Órfão, o Wonka de Chalamet carrega a resiliência e a obstinação da mãe (Sally Hawkins) para criar mágica com seus chocolates. Se não chega a fazer os espectadores levitarem, como os personagens que provam seus quitutes, nem se destaca pela potência vocal, Chalamet exala charme e compreendeu as ambições de King e da Warner Bros.: fazer um achocolatado que pode até não ser o melhor belga do mercado, mas que traz conforto ao cliente em tempos bicudos.

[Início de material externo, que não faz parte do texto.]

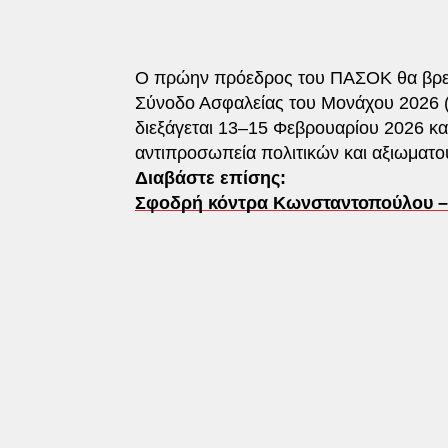
Ο πρώην πρόεδρος του ΠΑΣΟΚ θα βρεθ
Σύνοδο Ασφαλείας του Μονάχου 2026 (
διεξάγεται 13–15 Φεβρουαρίου 2026 και
αντιπροσωπεία πολιτικών και αξιωματ
Διαβάστε επίσης:
Σφοδρή κόντρα Κωνσταντοπούλου – 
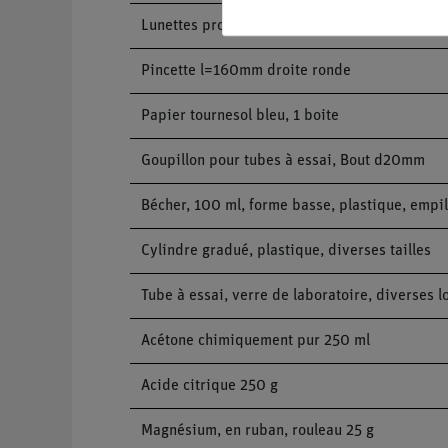
Lunettes protectrices, verres clairs
Pincette l=160mm droite ronde
Papier tournesol bleu, 1 boite
Goupillon pour tubes à essai, Bout d20mm
Bécher, 100 ml, forme basse, plastique, empi
Cylindre gradué, plastique, diverses tailles
Tube à essai, verre de laboratoire, diverses 
Acétone chimiquement pur 250 ml
Acide citrique 250 g
Magnésium, en ruban, rouleau 25 g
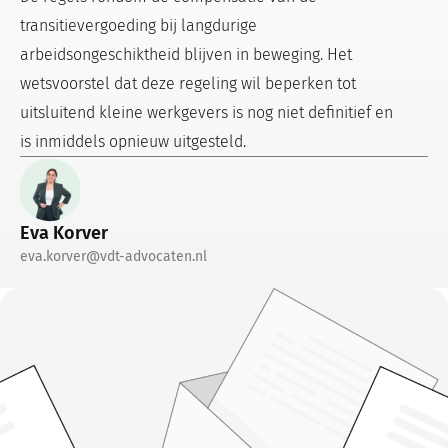
transitievergoeding bij langdurige
arbeidsongeschiktheid blijven in beweging. Het
wetsvoorstel dat deze regeling wil beperken tot
uitsluitend kleine werkgevers is nog niet definitief en
is inmiddels opnieuw uitgesteld.
Eva Korver
eva.korver@vdt-advocaten.nl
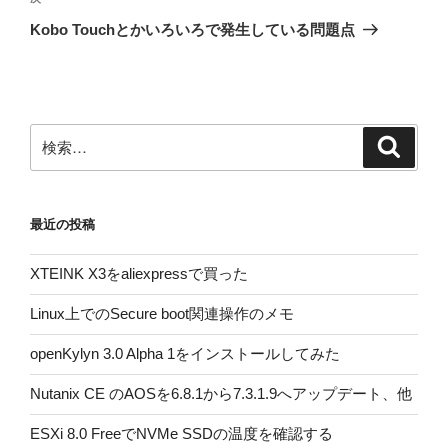
ゲ
の
Kobo Touchとかいろいろで発生している問題点
投
ー
稿
シ
ョ
ン
検
検
索
索:
最近の投稿
XTEINK X3をaliexpressで買った
Linux上でのSecure boot関連操作のメモ
openKylyn 3.0 Alpha 1をインストールしてみた
Nutanix CE のAOSを6.8.1から7.3.1.9へアップデート、他
ESXi 8.0 FreeでNVMe SSDの温度を確認する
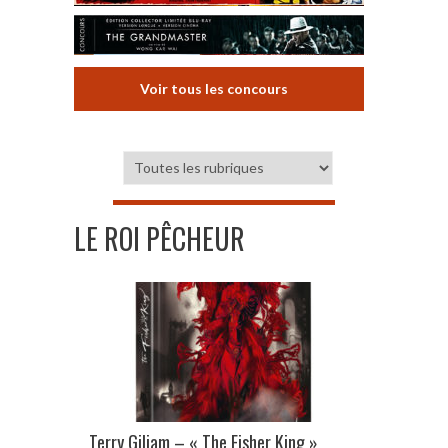
Voir tous les concours
LE ROI PÊCHEUR
Terry Giliam – « The Fisher King »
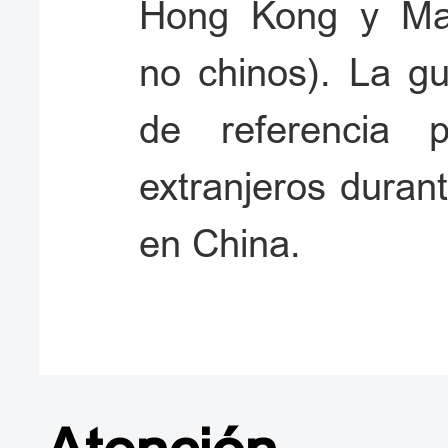
Hong Kong y Ma
no chinos). La gu
de referencia 
extranjeros durant
en China.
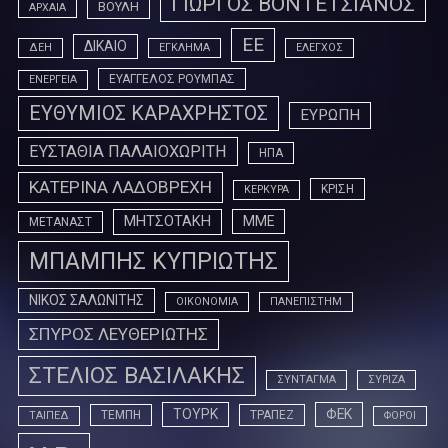
ΓΙΩΡΓΟΣ ΒΟΝΤΕΤΣΙΑΝΟΣ
ΒΟΥΛΗ
ΑΡΧΑΙΑ
ΕΕ
ΔΙΚΑΙΟ
ΔΕΗ
ΕΓΚΛΗΜΑ
ΕΛΕΓΧΟΣ
ΕΥΑΓΓΕΛΟΣ ΡΟΥΜΠΑΣ
ΕΝΕΡΓΕΙΑ
ΕΥΘΥΜΙΟΣ ΚΑΡΑΧΡΗΣΤΟΣ
ΕΥΡΩΠΗ
ΕΥΣΤΑΘΙΑ ΠΑΛΑΙΟΧΩΡΙΤΗ
ΗΠΑ
ΚΑΤΕΡΙΝΑ ΛΑΔΟΒΡΕΧΗ
ΚΡΙΣΗ
ΚΕΡΚΥΡΑ
ΜΗΤΣΟΤΑΚΗ
ΜΜΕ
ΜΕΤΑΝΑΣΤ
ΜΠΑΜΠΗΣ ΚΥΠΡΙΩΤΗΣ
ΝΙΚΟΣ ΣΑΛΩΝΙΤΗΣ
ΟΙΚΟΝΟΜΙΑ
ΠΑΝΕΠΙΣΤΗΜ
ΣΠΥΡΟΣ ΛΕΥΘΕΡΙΩΤΗΣ
ΣΤΕΛΙΟΣ ΒΑΣΙΛΑΚΗΣ
ΣΥΝΤΑΓΜΑ
ΣΥΡΙΖΑ
ΤΟΥΡΚ
ΦΕΚ
ΤΕΜΠΗ
ΤΡΑΠΕΖ
ΤΑΙΠΕΔ
ΦΟΡΟΙ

“Entendo o ceticismo dos fãs quando se revivem personagens tão queridos, como o meu e o do Hugh. Eles se sentem na obrigação de protegê-los: “Ah, não, lá vem eles!” Minha garantia para embarcar nesse desafio, que é um dos maiores da minha carreira, foi a ficha técnica do filme. E agora consigo ver, feliz, “Wonka” como o outro vaso de um par que começou a ser moldado lá atrás pelo Gene (Wilder)”, diz Chalamet.